Pictures appear among the records below and must be omitted. Repeat exactly the lines from the line with "https://www.google.com/intl/es/policies/privacy/" to the line with "experience. You will", both included.

### The data
== Segment start ==

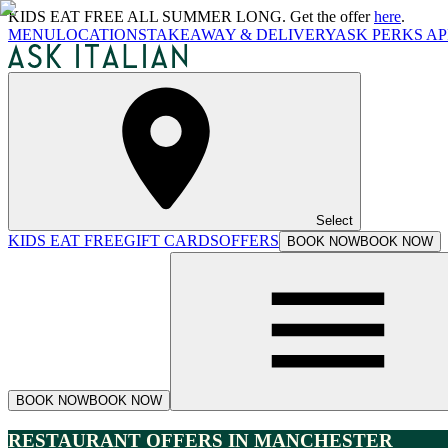
KIDS EAT FREE ALL SUMMER LONG. Get the offer
here
.
MENU
LOCATIONS
TAKEAWAY & DELIVERY
ASK PERKS AP
Select
KIDS EAT FREE
GIFT CARDS
OFFERS
BOOK NOW
BOOK NOW
BOOK NOW
BOOK NOW
RESTAURANT OFFERS IN MANCHESTER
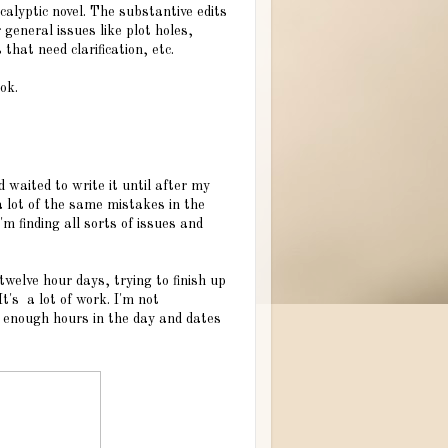
alyptic novel. The substantive edits
 general issues like plot holes,
that need clarification, etc.
ok.
d waited to write it until after my
a lot of the same mistakes in the
m finding all sorts of issues and
 twelve hour days, trying to finish up
It's a lot of work. I'm not
't enough hours in the day and dates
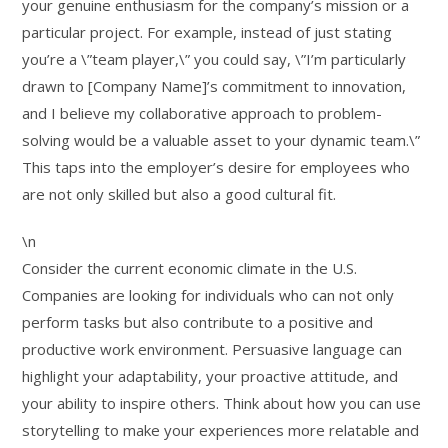
your genuine enthusiasm for the company’s mission or a
particular project. For example, instead of just stating
you’re a \”team player,\” you could say, \”I’m particularly
drawn to [Company Name]’s commitment to innovation,
and I believe my collaborative approach to problem-
solving would be a valuable asset to your dynamic team.\”
This taps into the employer’s desire for employees who
are not only skilled but also a good cultural fit.
\n
Consider the current economic climate in the U.S.
Companies are looking for individuals who can not only
perform tasks but also contribute to a positive and
productive work environment. Persuasive language can
highlight your adaptability, your proactive attitude, and
your ability to inspire others. Think about how you can use
storytelling to make your experiences more relatable and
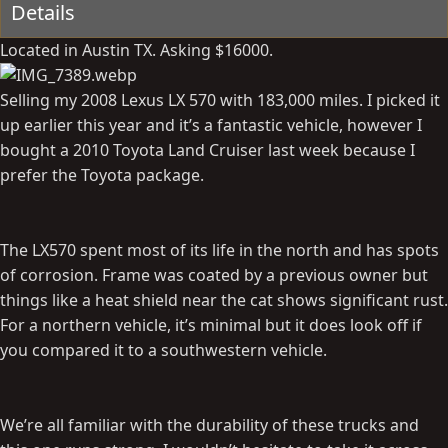
Details
Located in Austin TX. Asking $16000.
Selling my 2008 Lexus LX 570 with 183,000 miles. I picked it
up earlier this year and it’s a fantastic vehicle, however I
bought a 2010 Toyota Land Cruiser last week because I
prefer the Toyota package.
The LX570 spent most of its life in the north and has spots
of corrosion. Frame was coated by a previous owner but
things like a heat shield near the cat shows significant rust.
For a northern vehicle, it’s minimal but it does look off if
you compared it to a southwestern vehicle.
We’re all familiar with the durability of these trucks and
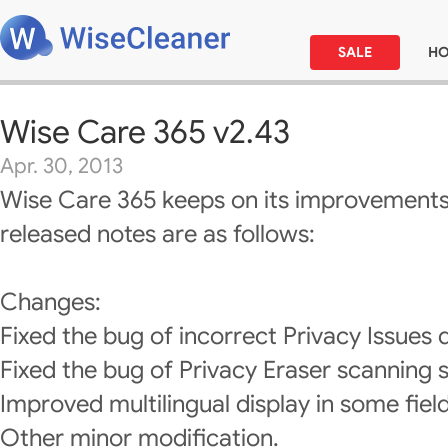
SALE
H
Wise Care 365 v2.43
Apr. 30, 2013
Wise Care 365 keeps on its improvements
released notes are as follows:
Changes:
Fixed the bug of incorrect Privacy Issues d
Fixed the bug of Privacy Eraser scanning s
Improved multilingual display in some field
Other minor modification.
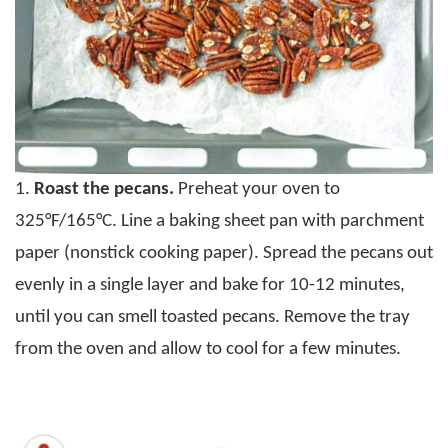
1.
Roast the pecans.
Preheat your oven to
325°F/165°C. Line a baking sheet pan with parchment
paper (nonstick cooking paper). Spread the pecans out
evenly in a single layer and bake for 10-12 minutes,
until you can smell toasted pecans. Remove the tray
from the oven and allow to cool for a few minutes.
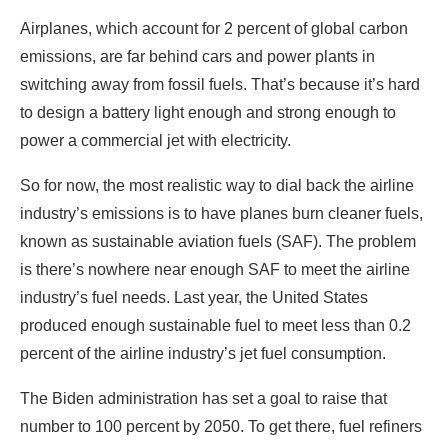
Airplanes, which account for 2 percent of global carbon
emissions, are far behind cars and power plants in
switching away from fossil fuels. That’s because it’s hard
to design a battery light enough and strong enough to
power a commercial jet with electricity.
So for now, the most realistic way to dial back the airline
industry’s emissions is to have planes burn cleaner fuels,
known as sustainable aviation fuels (SAF). The problem
is there’s nowhere near enough SAF to meet the airline
industry’s fuel needs. Last year, the United States
produced enough sustainable fuel to meet less than 0.2
percent of the airline industry’s jet fuel consumption.
The Biden administration has set a goal to raise that
number to 100 percent by 2050. To get there, fuel refiners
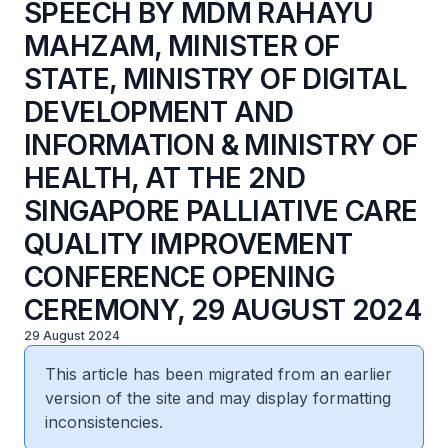
SPEECH BY MDM RAHAYU
MAHZAM, MINISTER OF
STATE, MINISTRY OF DIGITAL
DEVELOPMENT AND
INFORMATION & MINISTRY OF
HEALTH, AT THE 2ND
SINGAPORE PALLIATIVE CARE
QUALITY IMPROVEMENT
CONFERENCE OPENING
CEREMONY, 29 AUGUST 2024
29 August 2024
This article has been migrated from an earlier
version of the site and may display formatting
inconsistencies.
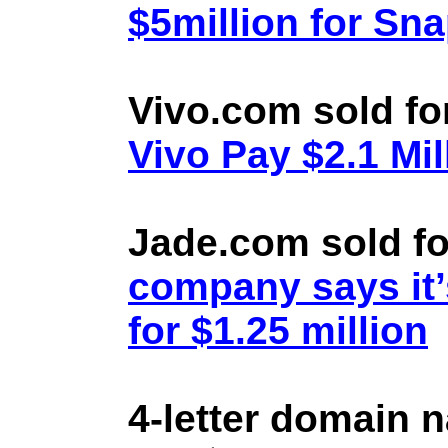
$5million for Sn
Vivo.com sold fo
Vivo Pay $2.1 Mil
Jade.com sold fo
company says it’
for $1.25 million
4-letter domain 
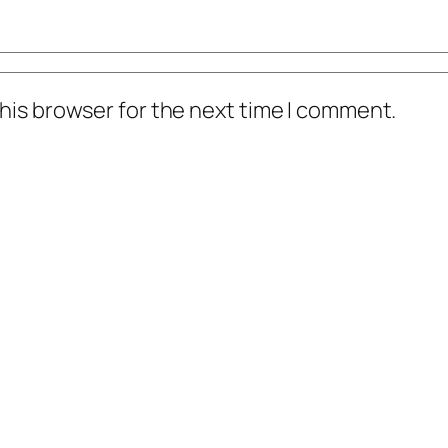
his browser for the next time I comment.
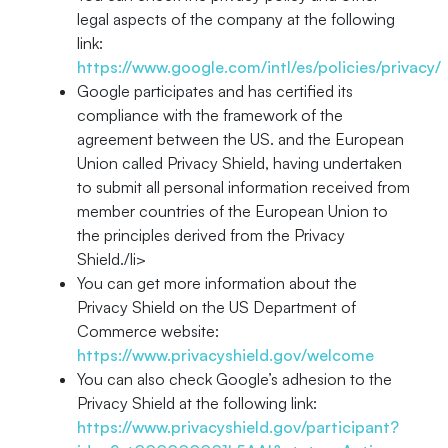
legal aspects of the company at the following
link:
https://www.google.com/intl/es/policies/privacy/
Google participates and has certified its
compliance with the framework of the
agreement between the US. and the European
Union called Privacy Shield, having undertaken
to submit all personal information received from
member countries of the European Union to
the principles derived from the Privacy
Shield./li>
You can get more information about the
Privacy Shield on the US Department of
Commerce website:
https://www.privacyshield.gov/welcome
You can also check Google’s adhesion to the
Privacy Shield at the following link:
https://www.privacyshield.gov/participant?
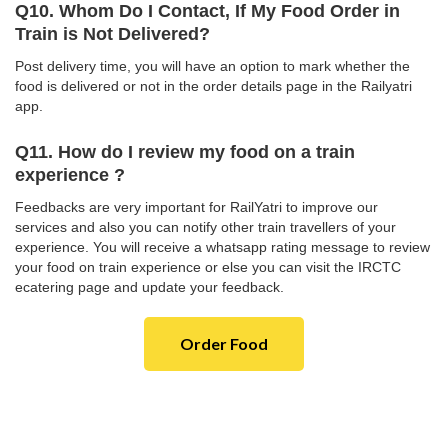
Q10. Whom Do I Contact, If My Food Order in
Train is Not Delivered?
Post delivery time, you will have an option to mark whether the
food is delivered or not in the order details page in the Railyatri
app.
Q11. How do I review my food on a train
experience ?
Feedbacks are very important for RailYatri to improve our
services and also you can notify other train travellers of your
experience. You will receive a whatsapp rating message to review
your food on train experience or else you can visit the IRCTC
ecatering page and update your feedback.
Order Food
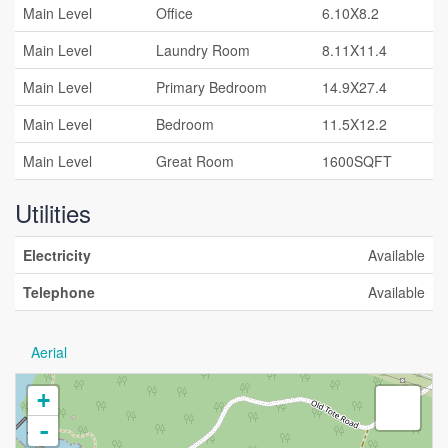
Main Level
Office
6.10X8.2
Main Level
Laundry Room
8.11X11.4
Main Level
Primary Bedroom
14.9X27.4
Main Level
Bedroom
11.5X12.2
Main Level
Great Room
1600SQFT
Utilities
Electricity
Available
Telephone
Available
Aerial
+
-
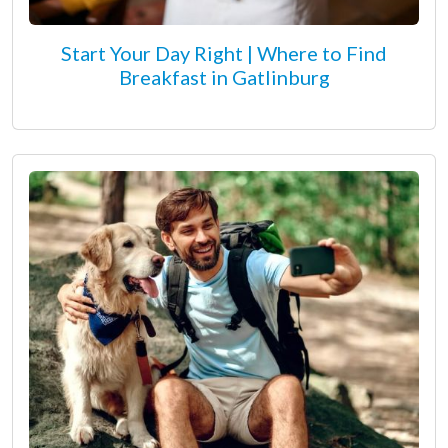
Start Your Day Right | Where to Find
Breakfast in Gatlinburg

== Segment end ==

### Solution to this task
https://www.google.com/intl/es/policies/privacy/
Google participates and has certified its
compliance with the framework of the
agreement between the US. and the European
Union called Privacy Shield, having undertaken
to submit all personal information received from
member countries of the European Union to
the principles derived from the Privacy
Shield./li>
You can get more information about the
Privacy Shield on the US Department of
Commerce website:
https://www.privacyshield.gov/welcome
You can also check Google’s adhesion to the
Privacy Shield at the following link:
https://www.privacyshield.gov/participant?
Q10. Whom Do I Contact, If My Food Order in
Train is Not Delivered?
Post delivery time, you will have an option to mark whether the
food is delivered or not in the order details page in the Railyatri
app.
Q11. How do I review my food on a train
experience ?
Feedbacks are very important for RailYatri to improve our
services and also you can notify other train travellers of your
experience. You will receive a whatsapp rating message to review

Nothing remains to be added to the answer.